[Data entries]
============
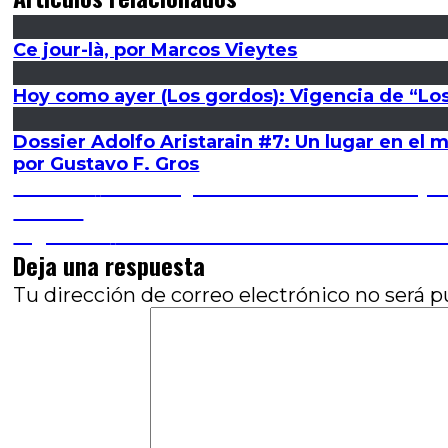
Ce jour-là, por Marcos Vieytes
Hoy como ayer (Los gordos): Vigencia de “Los
Dossier Adolfo Aristarain #7: Un lugar en el
por Gustavo F. Gros
Navegación
Entrada
Anterior
34º MDQ Film Fest: Diario de viajes
anterior:
Navaza
de
Entrada
Siguiente
Un día lluvioso en Nueva York: Pr
siguiente:
Deja una respuesta
entradas
Tu dirección de correo electrónico no será p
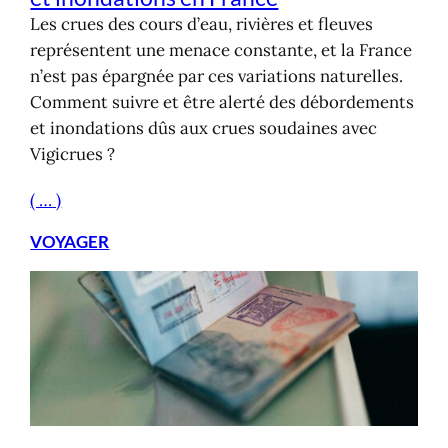
Les crues des cours d’eau, rivières et fleuves
représentent une menace constante, et la France
n’est pas épargnée par ces variations naturelles.
Comment suivre et être alerté des débordements
et inondations dûs aux crues soudaines avec
Vigicrues ?
( … )
VOYAGER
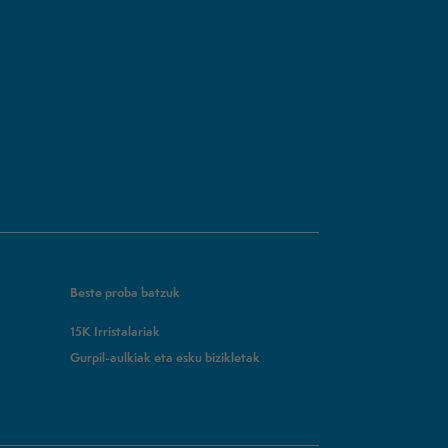
Beste proba batzuk
15K Irristalariak
Gurpil-aulkiak eta esku bizikletak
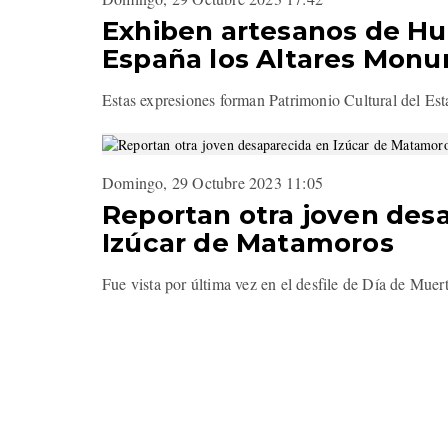
Exhiben artesanos de H
España los Altares Mon
Estas expresiones forman Patrimonio Cultural del E
Domingo, 29 Octubre 2023 11:05
Reportan otra joven des
Izúcar de Matamoros
Fue vista por última vez en el desfile de Día de Muert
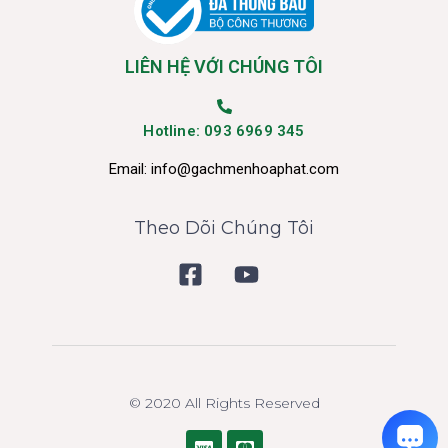
LIÊN HỆ VỚI CHÚNG TÔI
Hotline: 093 6969 345
Email:
info@gachmenhoaphat.com
Theo Dõi Chúng Tôi
© 2020 All Rights Reserved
============
Skip every picture. Repeat word for word the lines from the line holding "Comment suivre et" through the end of the entries above.

Comment suivre et être alerté des débordements
et inondations dûs aux crues soudaines avec
Vigicrues ?
( … )
VOYAGER
Beste proba batzuk
15K Irristalariak
Gurpil-aulkiak eta esku bizikletak
Exhiben artesanos de H
España los Altares Mon
Estas expresiones forman Patrimonio Cultural del E
Domingo, 29 Octubre 2023 11:05
Reportan otra joven des
Izúcar de Matamoros
Fue vista por última vez en el desfile de Día de Muert
LIÊN HỆ VỚI CHÚNG TÔI
Hotline: 093 6969 345
Email:
info@gachmenhoaphat.com
Theo Dõi Chúng Tôi
© 2020 All Rights Reserved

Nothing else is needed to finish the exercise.